Linear Algebra is how almost all academic graph theory is expressed, and large chunks of machine learning and AI research are expressed in this language as well. There was recent thread here about PageRank and how it's really an eigenvector problem over a matrix, and the reality is, all graphs are matrices, they're typically sparse ones.
One question you might ask is, why would I do this? Why not just write my graph algorithms as a function that traverses nodes and edges? And one of the big answers is, parallelism. How are you going to do it? Fork a thread at each edge? Use a thread pool? What if you want to do it on CUDA too? Now you have many problems. How do you know how to efficiently schedule work? By treating graph traversal as a matrix multiplication, you just say Ax = b, and let the library figure it out on the specific hardware you want to target.

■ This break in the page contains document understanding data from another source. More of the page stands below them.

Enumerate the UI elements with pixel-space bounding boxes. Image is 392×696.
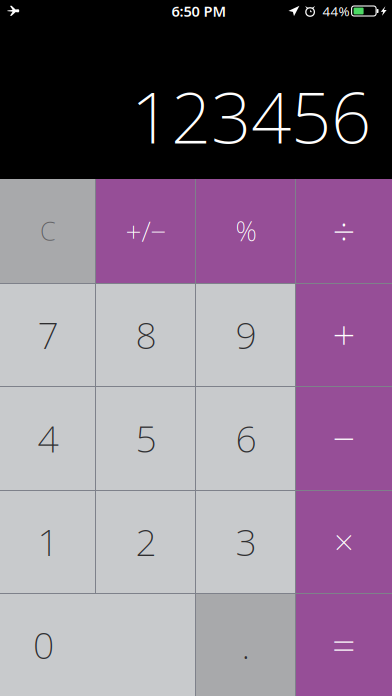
button[interactable]: = [296,593,392,696]
staticText: 1 [38,517,58,566]
button[interactable]: % [196,179,296,283]
button[interactable]: 6 [196,386,296,490]
staticText: % [236,213,256,249]
staticText: +/− [126,212,166,250]
button[interactable]: +/− [96,179,196,283]
button[interactable]: 0 [0,593,196,696]
button[interactable]: 5 [96,386,196,490]
staticText: = [332,617,356,672]
staticText: − [332,411,356,464]
staticText: 6 [236,413,256,463]
staticText: 5 [136,413,156,463]
staticText: 3 [236,517,256,566]
staticText: 7 [38,310,58,359]
staticText: C [40,214,56,248]
button[interactable]: − [296,386,392,490]
staticText: 4 [38,413,58,463]
staticText: 44% [323,2,350,20]
staticText: + [332,308,356,361]
staticText: ÷ [332,204,356,258]
button[interactable]: 1 [0,490,96,593]
button[interactable]: 3 [196,490,296,593]
staticText: × [334,518,354,564]
staticText: 123456 [131,69,371,163]
staticText: . [242,620,250,669]
button[interactable]: . [196,593,296,696]
staticText: 2 [136,517,156,566]
button[interactable]: + [296,283,392,386]
button[interactable]: ÷ [296,179,392,283]
button[interactable]: × [296,490,392,593]
staticText: 6:50 PM [172,1,226,21]
button[interactable]: 4 [0,386,96,490]
button[interactable]: 9 [196,283,296,386]
button[interactable]: 7 [0,283,96,386]
staticText: 0 [33,620,54,669]
staticText: 9 [236,310,256,359]
staticText: 8 [136,310,156,359]
button[interactable]: C [0,179,96,283]
button[interactable]: 8 [96,283,196,386]
button[interactable]: 2 [96,490,196,593]
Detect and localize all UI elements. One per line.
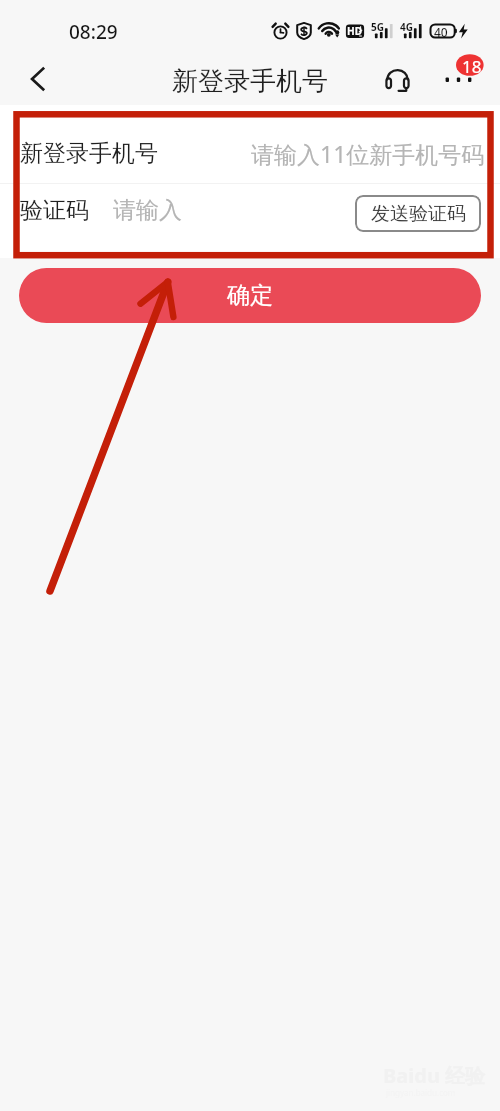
staticText: 确定	[227, 281, 273, 310]
button[interactable]: More options	[432, 52, 490, 105]
button[interactable]: 确定	[19, 268, 481, 323]
staticText: 请输入11位新手机号码	[251, 138, 485, 169]
staticText: 发送验证码	[371, 202, 466, 226]
staticText: 新登录手机号	[20, 139, 158, 168]
button[interactable]: Back	[11, 52, 65, 105]
button[interactable]: 验证码	[20, 196, 89, 225]
button[interactable]: 新登录手机号	[0, 115, 500, 192]
staticText: 40	[434, 24, 448, 40]
button[interactable]: 发送验证码	[355, 195, 481, 232]
staticText: 08:29	[69, 19, 118, 45]
staticText: 新登录手机号	[172, 65, 328, 98]
staticText: HD	[347, 24, 362, 38]
staticText: 请输入	[113, 196, 182, 225]
staticText: 5G	[371, 20, 384, 34]
button[interactable]: Customer service	[375, 57, 419, 101]
staticText: 18	[462, 55, 482, 78]
staticText: 4G	[400, 20, 413, 34]
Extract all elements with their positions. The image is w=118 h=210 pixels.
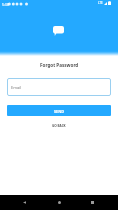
staticText: LTE xyxy=(98,1,103,5)
button[interactable]: Back xyxy=(16,195,33,210)
button[interactable]: GO BACK xyxy=(49,123,69,129)
staticText: GO BACK xyxy=(52,124,66,128)
button[interactable]: Home xyxy=(51,195,68,210)
button[interactable]: Recents xyxy=(84,195,101,210)
staticText: 5:38 xyxy=(2,2,9,7)
staticText: Email xyxy=(11,85,22,90)
button[interactable]: SEND xyxy=(7,105,111,116)
button[interactable]: Email xyxy=(7,78,111,96)
staticText: Forgot Password xyxy=(40,62,79,68)
staticText: SEND xyxy=(54,109,65,114)
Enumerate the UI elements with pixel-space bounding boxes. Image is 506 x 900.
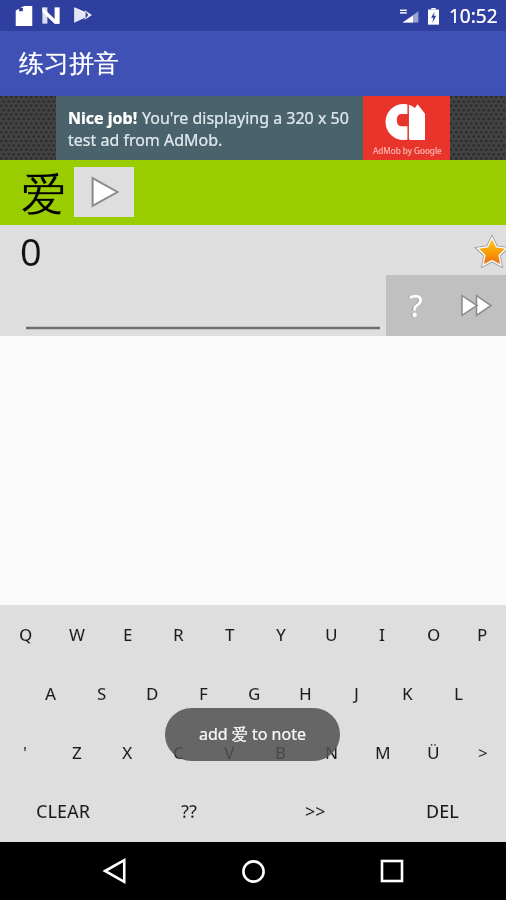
staticText: V xyxy=(224,741,235,764)
staticText: test ad from AdMob. xyxy=(68,129,223,151)
button[interactable]: DEL xyxy=(379,781,506,842)
staticText: M xyxy=(375,741,391,764)
button[interactable]: N xyxy=(306,723,357,781)
button[interactable]: S xyxy=(76,664,127,723)
button[interactable]: M xyxy=(357,723,408,781)
staticText: W xyxy=(69,623,85,646)
button[interactable]: ?? xyxy=(126,781,252,842)
staticText: You're displaying a 320 x 50 xyxy=(142,107,349,129)
staticText: add 爱 to note xyxy=(199,723,306,745)
button[interactable]: Home xyxy=(229,847,277,895)
staticText: D xyxy=(146,682,159,705)
button[interactable]: G xyxy=(229,664,280,723)
staticText: B xyxy=(275,741,287,764)
button[interactable]: I xyxy=(357,605,408,664)
button[interactable]: D xyxy=(127,664,178,723)
button[interactable]: Next xyxy=(446,275,506,336)
staticText: N xyxy=(325,741,339,764)
button[interactable]: Z xyxy=(51,723,102,781)
staticText: AdMob by Google xyxy=(373,145,442,156)
staticText: 爱 xyxy=(21,167,66,224)
staticText: G xyxy=(248,682,261,705)
staticText: X xyxy=(122,741,133,764)
button[interactable]: Recents xyxy=(368,847,416,895)
staticText: Y xyxy=(276,623,286,646)
button[interactable]: CLEAR xyxy=(0,781,126,842)
button[interactable]: ' xyxy=(0,723,51,781)
button[interactable]: F xyxy=(178,664,229,723)
staticText: P xyxy=(477,623,488,646)
button[interactable]: W xyxy=(51,605,102,664)
button[interactable]: Ü xyxy=(408,723,459,781)
staticText: T xyxy=(225,623,235,646)
button[interactable]: C xyxy=(153,723,204,781)
staticText: Z xyxy=(72,741,82,764)
staticText: Nice job! xyxy=(68,107,142,129)
button[interactable]: R xyxy=(153,605,204,664)
button[interactable]: > xyxy=(459,723,506,781)
staticText: K xyxy=(402,682,413,705)
button[interactable]: J xyxy=(331,664,382,723)
button[interactable]: >> xyxy=(252,781,379,842)
staticText: ?? xyxy=(181,799,198,824)
staticText: U xyxy=(325,623,338,646)
staticText: > xyxy=(478,741,488,764)
button[interactable]: AdMob by Google xyxy=(363,96,450,160)
button[interactable]: P xyxy=(459,605,506,664)
button[interactable]: A xyxy=(25,664,76,723)
button[interactable]: K xyxy=(382,664,433,723)
staticText: S xyxy=(97,682,107,705)
staticText: ' xyxy=(23,741,28,764)
button[interactable]: Favourite xyxy=(472,232,506,272)
staticText: L xyxy=(454,682,464,705)
button[interactable]: Hint xyxy=(386,275,446,336)
button[interactable]: L xyxy=(433,664,484,723)
staticText: Q xyxy=(19,623,33,646)
staticText: 10:52 xyxy=(449,3,498,29)
staticText: E xyxy=(123,623,133,646)
staticText: CLEAR xyxy=(36,799,91,824)
staticText: 练习拼音 xyxy=(19,48,119,79)
button[interactable]: Play pronunciation xyxy=(74,167,134,217)
staticText: I xyxy=(379,623,386,646)
button[interactable]: E xyxy=(102,605,153,664)
staticText: DEL xyxy=(426,799,459,824)
button[interactable]: O xyxy=(408,605,459,664)
staticText: 0 xyxy=(20,225,42,277)
button[interactable]: B xyxy=(255,723,306,781)
staticText: C xyxy=(173,741,184,764)
staticText: >> xyxy=(305,799,326,824)
button[interactable]: V xyxy=(204,723,255,781)
button[interactable]: U xyxy=(306,605,357,664)
staticText: J xyxy=(354,682,359,705)
button[interactable]: Q xyxy=(0,605,51,664)
button[interactable]: Back xyxy=(91,847,139,895)
button[interactable]: Y xyxy=(255,605,306,664)
button[interactable]: H xyxy=(280,664,331,723)
staticText: O xyxy=(427,623,441,646)
staticText: Ü xyxy=(427,741,440,764)
staticText: H xyxy=(299,682,312,705)
staticText: R xyxy=(173,623,184,646)
staticText: ? xyxy=(409,284,423,326)
staticText: ? xyxy=(408,284,422,326)
staticText: F xyxy=(199,682,208,705)
staticText: A xyxy=(45,682,57,705)
button[interactable]: T xyxy=(204,605,255,664)
button[interactable]: X xyxy=(102,723,153,781)
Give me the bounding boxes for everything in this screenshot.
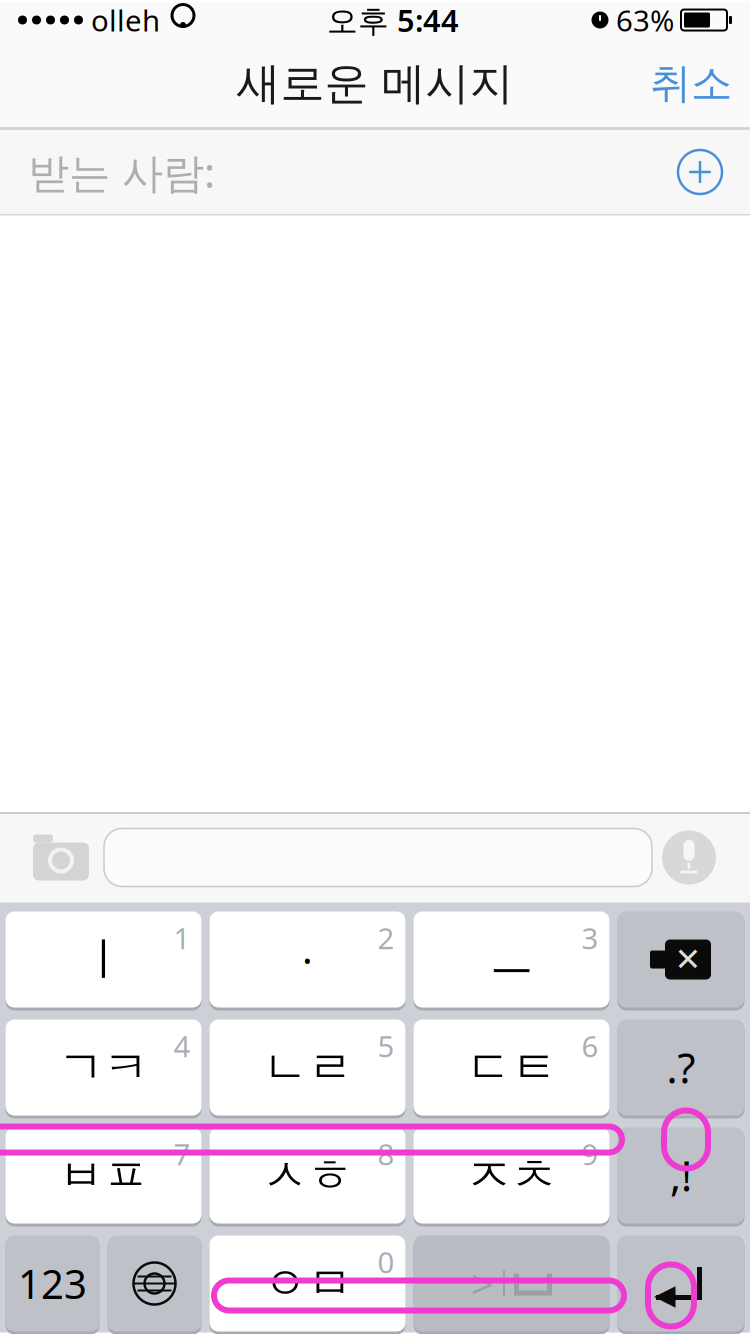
button[interactable]: 123 [6,1236,100,1334]
button[interactable]: ㅅㅎ [210,1128,406,1226]
staticText: olleh [91,0,160,40]
staticText: ,! [670,1148,692,1203]
staticText: · [302,933,313,986]
staticText: ㄷㅌ [466,1040,556,1095]
staticText: 63% [616,0,674,40]
staticText: ◀ [654,1279,676,1310]
staticText: ㅅㅎ [262,1148,352,1203]
button[interactable]: 키보드 전환 [108,1236,202,1334]
staticText: 8 [378,1134,394,1174]
staticText: ㅇㅁ [262,1256,352,1311]
button[interactable]: 카메라 [24,826,98,890]
button[interactable]: 마침표 물음표 [618,1020,744,1118]
button[interactable]: ㄴㄹ [210,1020,406,1118]
button[interactable]: ㅂㅍ [6,1128,202,1226]
staticText: 5 [378,1026,394,1066]
staticText: ㄱㅋ [58,1040,148,1095]
button[interactable]: 줄바꿈 [618,1236,744,1334]
button[interactable]: ㅈㅊ [414,1128,610,1226]
staticText: 1 [174,918,190,958]
staticText: 취소 [650,58,732,109]
button[interactable]: 취소 [632,44,750,123]
staticText: ㅈㅊ [466,1148,556,1203]
button[interactable]: ㅣ [6,912,202,1010]
staticText: 0 [378,1242,394,1282]
staticText: ㅂㅍ [58,1148,148,1203]
staticText: 받는 사람: [28,145,215,200]
button[interactable]: 스페이스 [414,1236,610,1334]
staticText: .? [666,1040,696,1095]
staticText: 6 [582,1026,598,1066]
staticText: 3 [582,918,598,958]
button[interactable]: ㄷㅌ [414,1020,610,1118]
staticText: 오후 5:44 [327,0,459,40]
staticText: 2 [378,918,394,958]
button[interactable]: 연락처 추가 [668,140,732,204]
staticText: 9 [582,1134,598,1174]
button[interactable]: ㅡ [414,912,610,1010]
button[interactable]: 음성 입력 [652,826,726,890]
button[interactable]: 쉼표 느낌표 [618,1128,744,1226]
staticText: ㅡ [489,932,534,987]
staticText: 새로운 메시지 [236,56,514,110]
button[interactable]: 삭제 [618,912,744,1010]
button[interactable]: ㄱㅋ [6,1020,202,1118]
staticText: ✕ [674,941,702,978]
staticText: 123 [18,1257,87,1310]
button[interactable]: ㅇㅁ [210,1236,406,1334]
staticText: > [471,1257,494,1310]
staticText: ㄴㄹ [262,1040,352,1095]
staticText: 4 [174,1026,190,1066]
staticText: 7 [174,1134,190,1174]
staticText: ㅣ [81,932,126,987]
button[interactable]: · [210,912,406,1010]
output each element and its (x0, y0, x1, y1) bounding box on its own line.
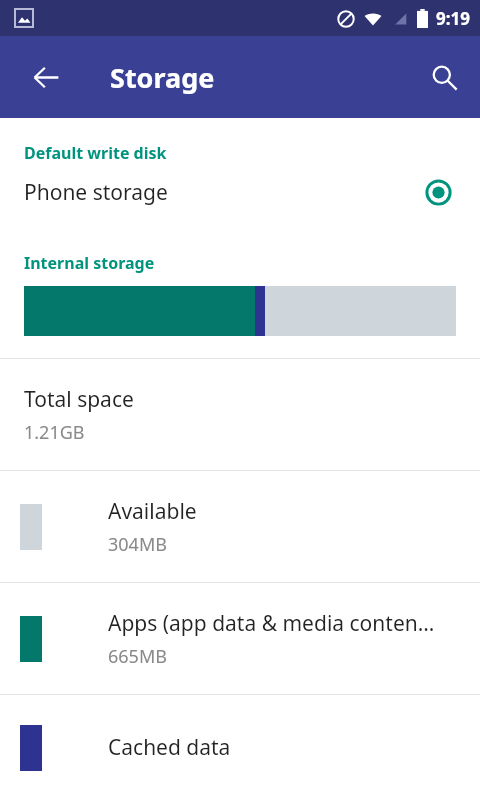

Here for example is a recent question on the NetworkX repo for how to find the boundary of a triangular mesh, it's one single line of GraphBLAS if you consider the graph as a matrix:
https://github.com/networkx/networkx/discussions/7326
This brings a very powerful language to the table, Linear Algebra. A language spoken by every scientist, engineer, mathematician and researcher on the planet. By treating graphs like matrices graph algorithms become expressible as mathematical formulas. For example, neural networks are graphs of adjacent layers, and the operation used to traverse from layer to layer is matrix multiplication. This generalizes to all matrices.
There is a lot of very new and powerful research and development going on around sparse graphs with linear algebra in the GraphBLAS API standard, and it's best reference implementation, SuiteSparse:GraphBLAS:
https://github.com/DrTimothyAldenDavis/GraphBLAS
SuiteSparse provides a highly optimized, parallel and CPU/GPU supported sparse Matrix Multiplication. This is relevant because traversing graph edges IS matrix multiplication when you realize that graphs are matrices.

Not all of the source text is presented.